Complex tools with many parameters or behaviors need more documentation. Simple tools need less. This dimension scales expectations accordingly.

Parameters3/5

Does the description clarify parameter syntax, constraints, interactions, or defaults beyond what the schema provides?

The schema description coverage is 0%, with 1 parameter (pid) undocumented in the schema. The description adds meaning by specifying that the pid is used to identify the process to terminate, which clarifies the parameter's role. However, it doesn't provide format details (e.g., integer type, valid ranges), so it partially compensates but not fully.

Input schemas describe structure but not intent. Descriptions should explain non-obvious parameter relationships and valid value ranges.

Purpose5/5

Does the description clearly state what the tool does and how it differs from similar tools?

The description clearly states the specific action ('terminate'), target resource ('a running process'), and method ('by PID'), making the purpose explicit. It distinguishes this tool from siblings like 'force_terminate' by specifying the PID-based approach, though the distinction could be more explicit.

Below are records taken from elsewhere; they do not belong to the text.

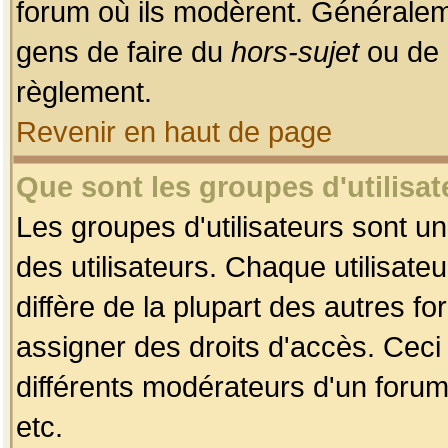
forum où ils modèrent. Généralem
gens de faire du
hors-sujet
ou de 
règlement.
Revenir en haut de page
Que sont les groupes d'utilisat
Les groupes d'utilisateurs sont u
des utilisateurs. Chaque utilisate
diffère de la plupart des autres f
assigner des droits d'accès. Ceci
différents modérateurs d'un forum
etc.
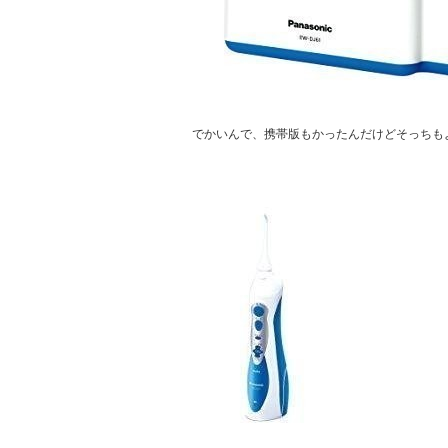
でかいんで、携帯版もかったんだけどそっちも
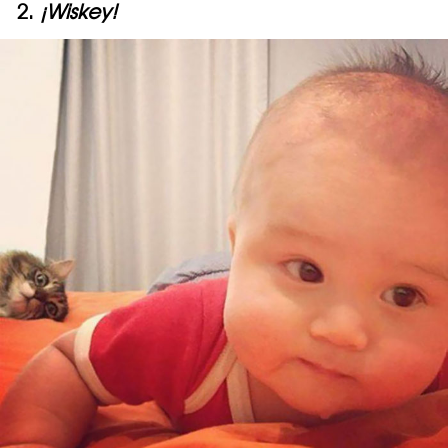
2.
¡Wiskey!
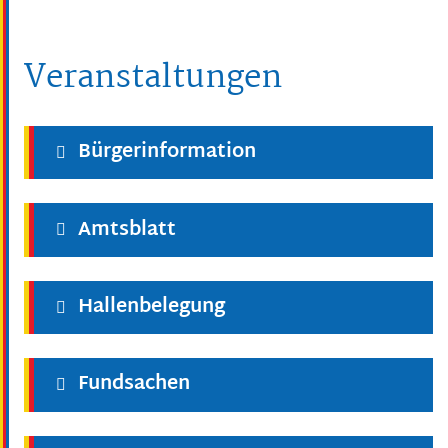
Veranstaltungen
Bürgerinformation
Amtsblatt
Hallenbelegung
Fundsachen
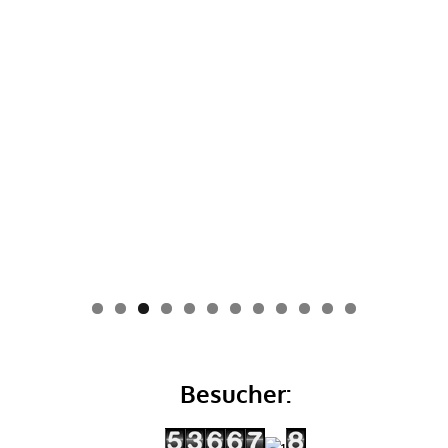
0
1
2
Besucher:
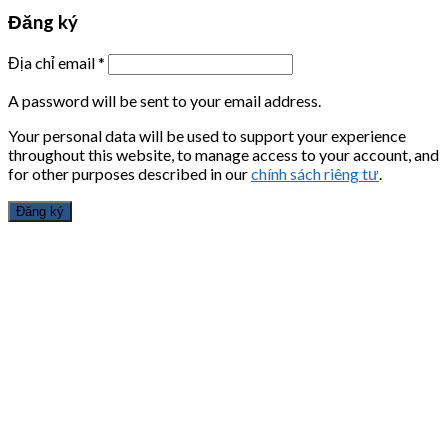
Đăng ký
Địa chỉ email
*
A password will be sent to your email address.
Your personal data will be used to support your experience
throughout this website, to manage access to your account, and
for other purposes described in our
chính sách riêng tư
.
Đăng ký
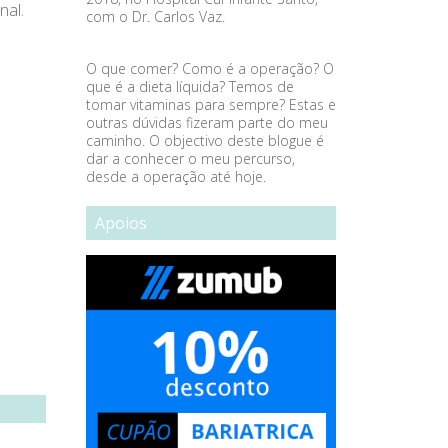
nal.
com o Dr. Carlos Vaz.
O que comer? Como é a operação? O
que é a dieta líquida? Temos de
tomar vitaminas para sempre? Estas e
outras dúvidas fizeram parte do meu
caminho. O objectivo deste blogue é
dar a conhecer o meu percurso,
desde a operação até hoje.
Apoios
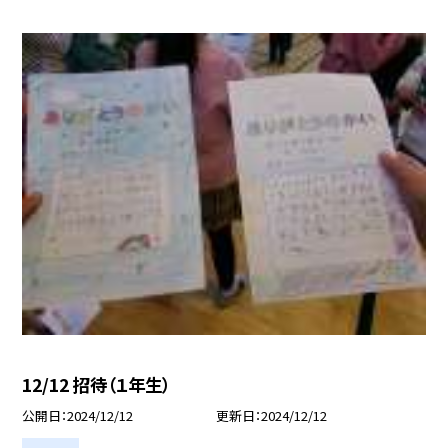
12/12 招待（１年生）
公開日
2024/12/12
更新日
2024/12/12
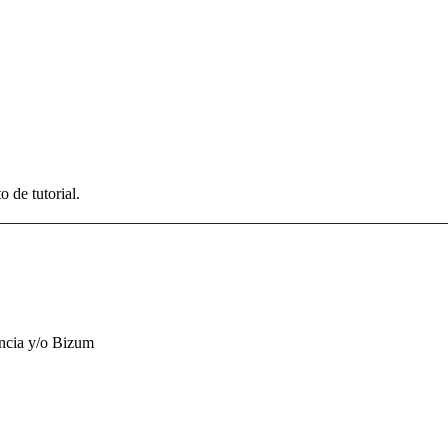
 de tutorial.
encia y/o Bizum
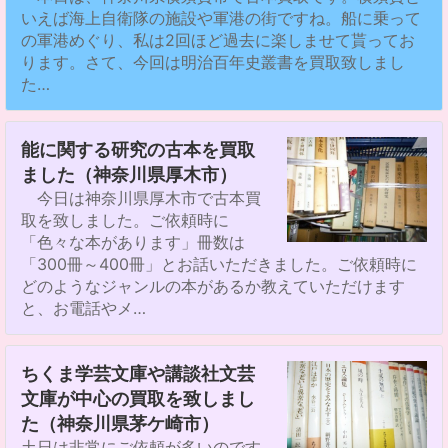
いえば海上自衛隊の施設や軍港の街ですね。船に乗って
の軍港めぐり、私は2回ほど過去に楽しませて貰ってお
ります。さて、今回は明治百年史叢書を買取致しまし
た…
能に関する研究の古本を買取
ました（神奈川県厚木市）
今日は神奈川県厚木市で古本買
取を致しました。ご依頼時に
「色々な本があります」冊数は
「300冊～400冊」とお話いただきました。ご依頼時に
どのようなジャンルの本があるか教えていただけます
と、お電話やメ…
ちくま学芸文庫や講談社文芸
文庫が中心の買取を致しまし
た（神奈川県茅ケ崎市）
土日は非常にご依頼が多いのです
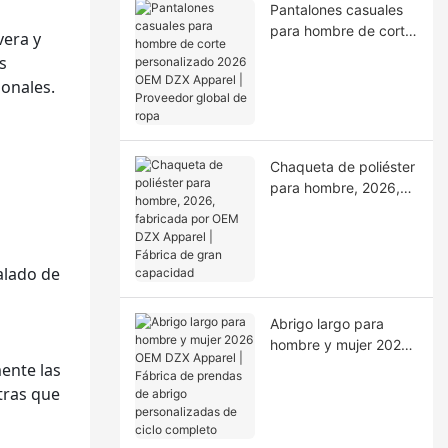
Pantalones casuales
para hombre de corte
vera y
personalizado 2026
s
OEM DZX Apparel |
onales.
Proveedor global de
ropa
Chaqueta de poliéster
para hombre, 2026,
fabricada por OEM
DZX Apparel | Fábrica
de gran capacidad
alado de
Abrigo largo para
hombre y mujer 2026
OEM DZX Apparel |
mente las
Fábrica de prendas
tras que
de abrigo
personalizadas de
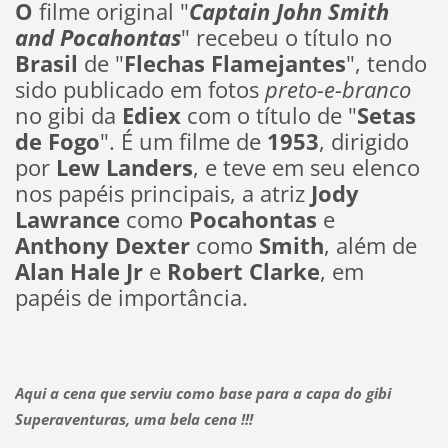
O
filme original "
Captain John Smith
and Pocahontas
" recebeu o título no
Brasil
de "
Flechas Flamejantes
", tendo
sido publicado em fotos
preto-e-branco
no gibi da
Ediex
com o título de "
Setas
de Fogo
". É um filme de
1953
, dirigido
por
Lew Landers
, e teve em seu elenco
nos papéis principais, a atriz
Jody
Lawrance
como
Pocahontas
e
Anthony Dexter
como
Smith
, além de
Alan Hale Jr
e
Robert Clarke
,
em
papéis de importância.
Aqui a cena que serviu como base para a capa do gibi
Superaventuras, uma bela cena !!!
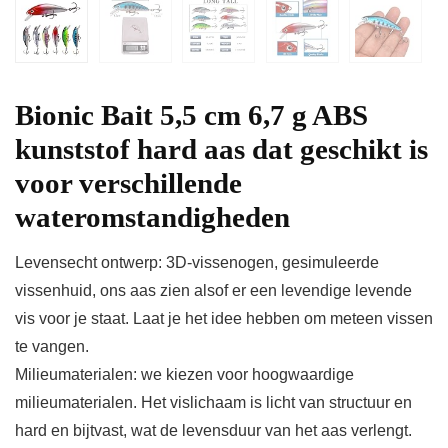
Bionic Bait 5,5 cm 6,7 g ABS
kunststof hard aas dat geschikt is
voor verschillende
wateromstandigheden
Levensecht ontwerp: 3D-vissenogen, gesimuleerde
vissenhuid, ons aas zien alsof er een levendige levende
vis voor je staat. Laat je het idee hebben om meteen vissen
te vangen.
Milieumaterialen: we kiezen voor hoogwaardige
milieumaterialen. Het vislichaam is licht van structuur en
hard en bijtvast, wat de levensduur van het aas verlengt.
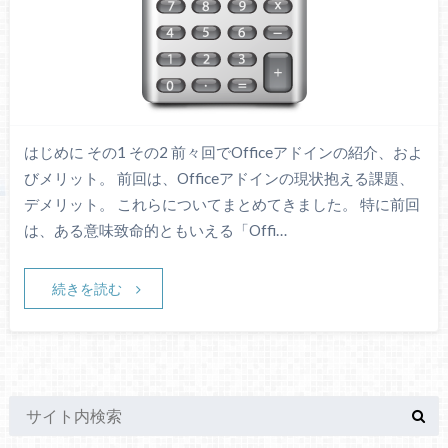
はじめに その1 その2 前々回でOfficeアドインの紹介、およ
びメリット。 前回は、Officeアドインの現状抱える課題、
デメリット。 これらについてまとめてきました。 特に前回
は、ある意味致命的ともいえる「Offi…
続きを読む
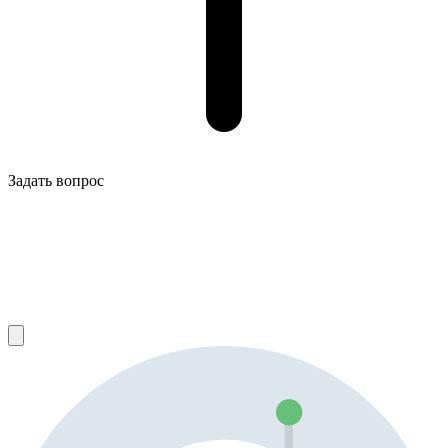
Задать вопрос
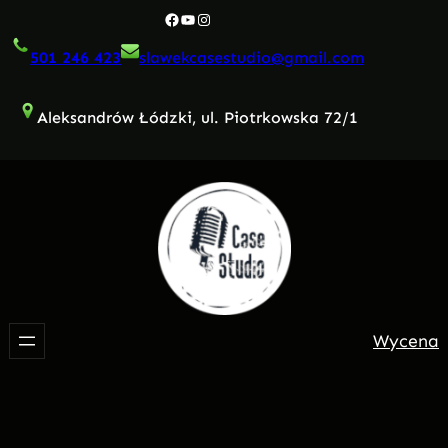
Przejdź
Facebook
YouTube
Instagram
do
501 246 423
slawekcasestudio@gmail.com
treści
Aleksandrów Łódzki, ul. Piotrkowska 72/1
Wycena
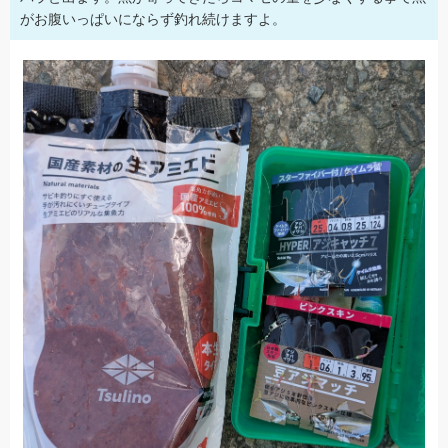
がお腹いっぱいにならず釣れ続けますよ。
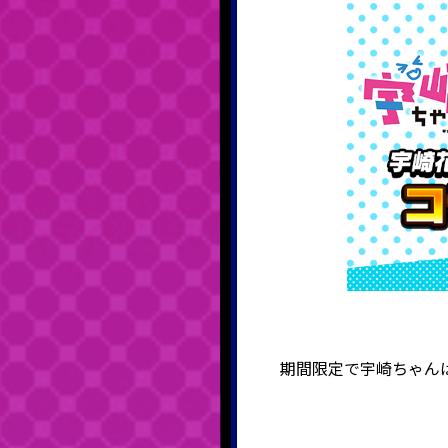
期間限定で宇崎ちゃん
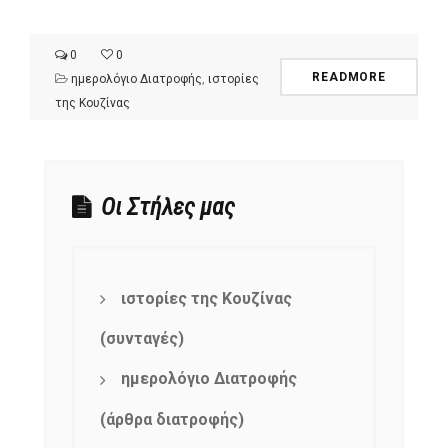
0
0
READMORE
ημερολόγιο Διατροφής
,
ιστορίες
της Κουζίνας
Οι Στήλες μας
ιστορίες της Κουζίνας
(συνταγές)
ημερολόγιο Διατροφής
(άρθρα διατροφής)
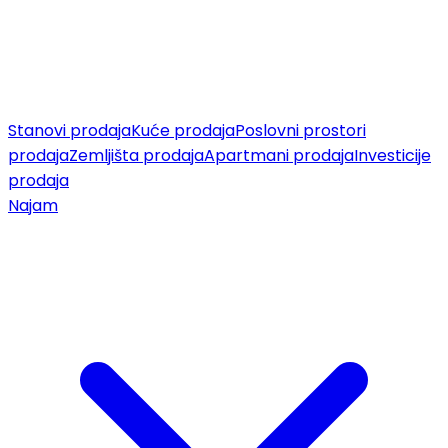
Stanovi prodaja
Kuće prodaja
Poslovni prostori
prodaja
Zemljišta prodaja
Apartmani prodaja
Investicije
prodaja
Najam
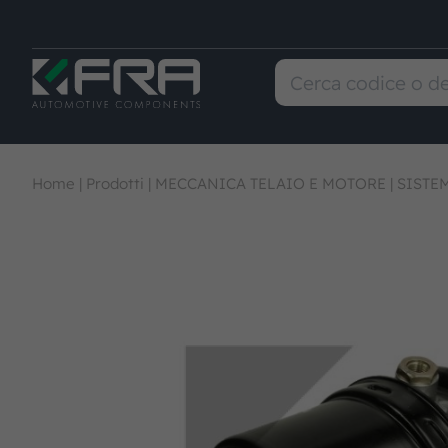
Home
|
Prodotti
|
MECCANICA TELAIO E MOTORE
|
SISTE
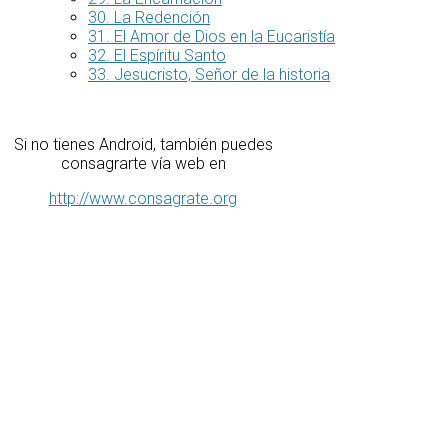
30. La Redención
31. El Amor de Dios en la Eucaristía
32. El Espíritu Santo
33. Jesucristo, Señor de la historia
Si no tienes Android, también puedes
consagrarte vía web en
http://www.consagrate.org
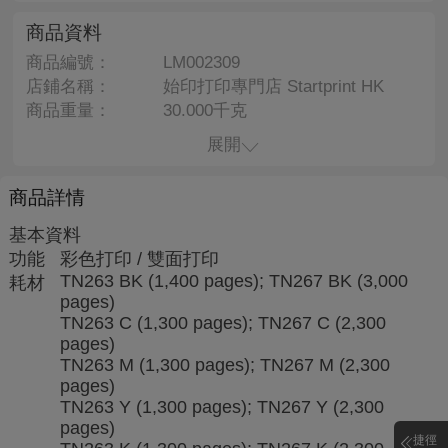
商品資料
商品編號：
LM002309
店鋪名稱：
始印打印專門店 Startprint HK
商品重量：
30.000千克
展開
商品詳情
基本資料
功能
彩色打印 / 雙面打印
TN263 BK (1,400 pages); TN267 BK (3,000
耗材
pages)
TN263 C (1,300 pages); TN267 C (2,300
pages)
TN263 M (1,300 pages); TN267 M (2,300
pages)
TN263 Y (1,300 pages); TN267 Y (2,300
pages)
捷徑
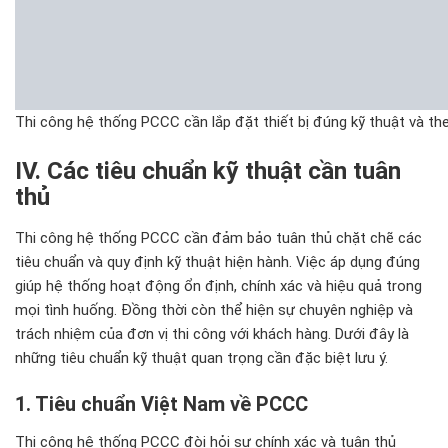
Thi công hệ thống PCCC cần lắp đặt thiết bị đúng kỹ thuật và th
IV. Các tiêu chu
ẩn kỹ thuật cần tu
ân
th
ủ
Thi c
ông h
ệ thống PCCC cần
đ
ảm bảo tu
ân th
ủ chặt chẽ c
ác
tiêu chu
ẩn v
à quy
đ
ịnh kỹ thuật hiện h
ành. Vi
ệc
áp d
ụng
đ
úng
giúp h
ệ thống hoạt
đ
ộng ổn
đ
ịnh, ch
ính xác và hi
ệu quả trong
mọi t
ình hu
ống.
Đ
ồng thời c
òn th
ể hiện sự chuy
ên nghi
ệp v
à
trách nhi
ệm của
đơn v
ị thi c
ông v
ới kh
ách hàng. D
ư
ới
đ
ây là
nh
ững ti
êu chu
ẩn kỹ thuật quan trọng cần
đ
ặc biệt l
ưu
ý.
1. Tiêu chu
ẩn Việt Nam về PCCC
Thi công hệ thống PCCC đòi hỏi sự chính xác và tuân thủ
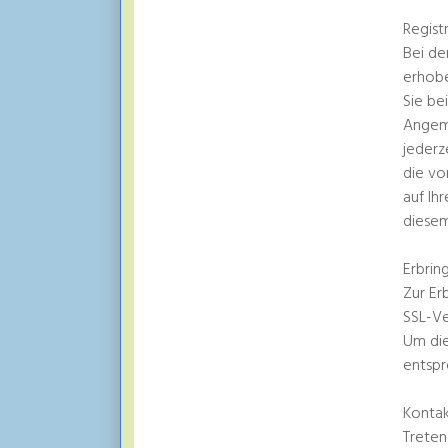
Regist
Bei de
erhobe
Sie be
Angeme
jederz
die vo
auf Ih
diesem
Erbrin
Zur Er
SSL-Ve
Um die
entspr
Kontak
Treten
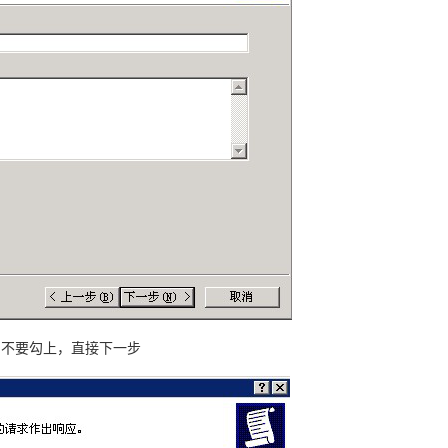
上，不要勾上，直接下一步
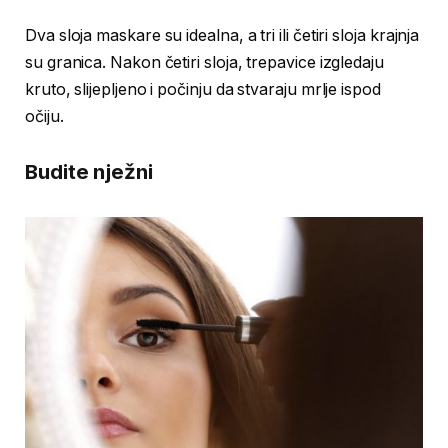
Dva sloja maskare su idealna, a tri ili četiri sloja krajnja
su granica. Nakon četiri sloja, trepavice izgledaju
kruto, slijepljeno i počinju da stvaraju mrlje ispod
očiju.
Budite nježni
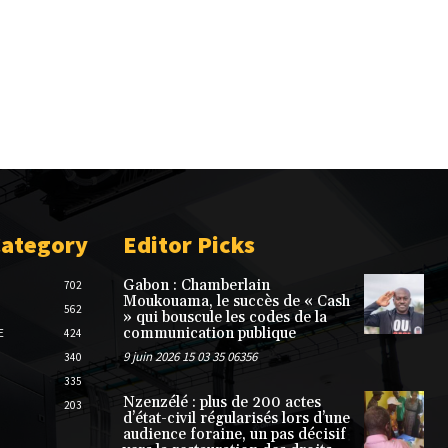
Category
Editor Picks
Gabon : Chamberlain
702
Moukouama, le succès de « Cash
562
» qui bouscule les codes de la
communication publique
E
424
9 juin 2026 15 03 35 06356
340
335
Nzenzélé : plus de 200 actes
203
d’état-civil régularisés lors d’une
audience foraine, un pas décisif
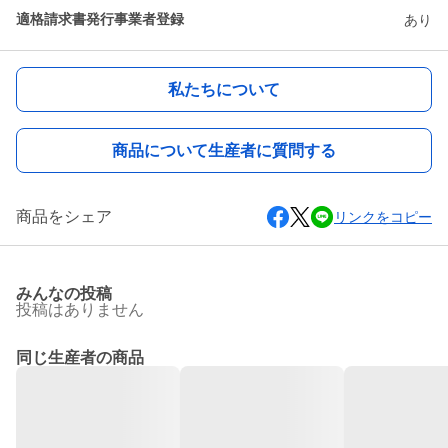
適格請求書発行事業者登録
あり
私たちについて
商品について生産者に質問する
商品をシェア
リンクをコピー
みんなの投稿
投稿はありません
同じ生産者の商品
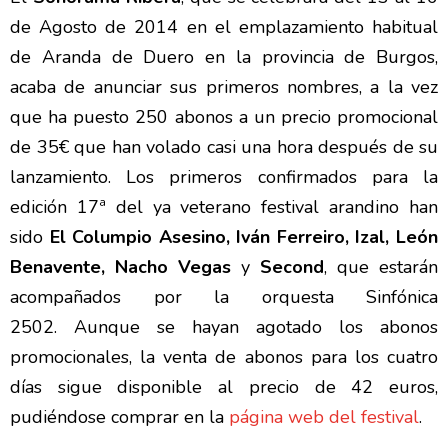
de Agosto de 2014 en el emplazamiento habitual
de Aranda de Duero en la provincia de Burgos,
acaba de anunciar sus primeros nombres, a la vez
que ha puesto 250 abonos a un precio promocional
de 35€ que han volado casi una hora después de su
lanzamiento. Los primeros confirmados para la
edición 17ª del ya veterano festival arandino han
sido
El Columpio Asesino, Iván Ferreiro, Izal, León
Benavente, Nacho Vegas
y
Second
, que estarán
acompañados por la orquesta Sinfónica
2502. Aunque se hayan agotado los abonos
promocionales, la venta de abonos para los cuatro
días sigue disponible al precio de 42 euros,
pudiéndose comprar en la
página web del festival
.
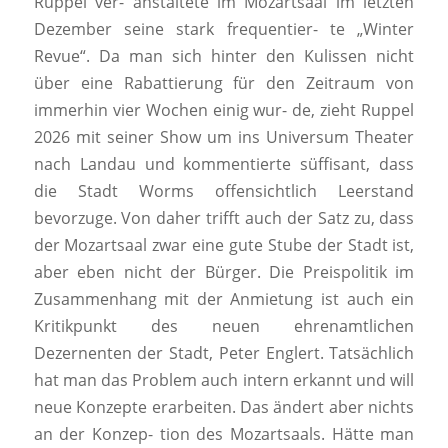
Ruppel ver- anstaltete im Mozartsaal im letzten
Dezember seine stark frequentier- te „Winter
Revue“. Da man sich hinter den Kulissen nicht
über eine Rabattierung für den Zeitraum von
immerhin vier Wochen einig wur- de, zieht Ruppel
2026 mit seiner Show um ins Universum Theater
nach Landau und kommentierte süffisant, dass
die Stadt Worms offensichtlich Leerstand
bevorzuge. Von daher trifft auch der Satz zu, dass
der Mozartsaal zwar eine gute Stube der Stadt ist,
aber eben nicht der Bürger. Die Preispolitik im
Zusammenhang mit der Anmietung ist auch ein
Kritikpunkt des neuen ehrenamtlichen
Dezernenten der Stadt, Peter Englert. Tatsächlich
hat man das Problem auch intern erkannt und will
neue Konzepte erarbeiten. Das ändert aber nichts
an der Konzep- tion des Mozartsaals. Hätte man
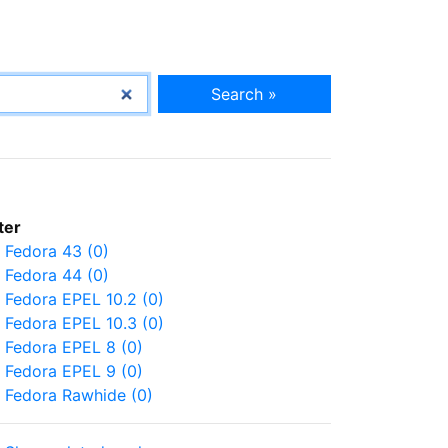
Search »
lter
Fedora 43 (0)
Fedora 44 (0)
Fedora EPEL 10.2 (0)
Fedora EPEL 10.3 (0)
Fedora EPEL 8 (0)
Fedora EPEL 9 (0)
Fedora Rawhide (0)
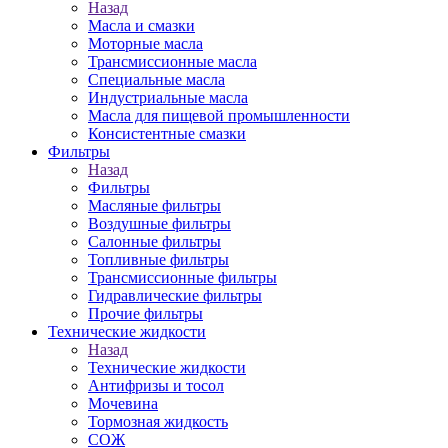
Назад
Масла и смазки
Моторные масла
Трансмиссионные масла
Специальные масла
Индустриальные масла
Масла для пищевой промышленности
Консистентные смазки
Фильтры
Назад
Фильтры
Масляные фильтры
Воздушные фильтры
Салонные фильтры
Топливные фильтры
Трансмиссионные фильтры
Гидравлические фильтры
Прочие фильтры
Технические жидкости
Назад
Технические жидкости
Антифризы и тосол
Мочевина
Тормозная жидкость
СОЖ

Agents choose between tools based on descriptions. A clear purpose with a specific verb and resource helps agents select the right tool.

Usage Guidelines4/5

Does the description explain when to use this tool, when not to, or what alternatives exist?

The description provides clear context with 'Use with caution as this will forcefully terminate the specified process,' indicating when to be careful. However, it lacks explicit guidance on when to use this versus alternatives like 'force_terminate' or other process-related tools, which would improve the score.

Agents often have multiple tools that could apply. Explicit usage guidance like "use X instead of Y when Z" prevents misuse.